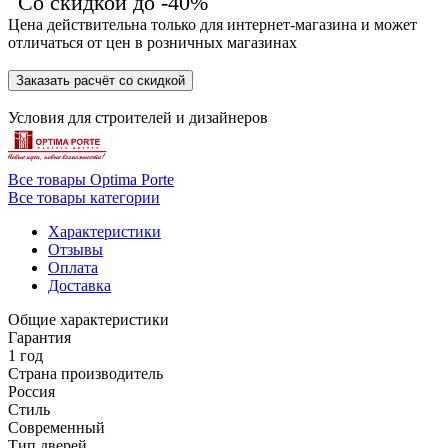
Со скидкой до -40%
Цена действительна только для интернет-магазина и может
отличаться от цен в розничных магазинах
Заказать расчёт со скидкой
Условия для
строителей
и
дизайнеров
Все товары Optima Porte
Все товары категории
Характеристики
Отзывы
Оплата
Доставка
Общие характеристики
Гарантия
1 год
Страна производитель
Россия
Стиль
Современный
Тип дверей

⁂

Repeat, exactly and in full, every entry in the data, but not the pictures.

Со скидкой до -40%
Цена действительна только для интернет-магазина и может
отличаться от цен в розничных магазинах
Заказать расчёт со скидкой
Условия для
строителей
и
дизайнеров
Все товары Optima Porte
Все товары категории
Характеристики
Отзывы
Оплата
Доставка
Общие характеристики
Гарантия
1 год
Страна производитель
Россия
Стиль
Современный
Тип дверей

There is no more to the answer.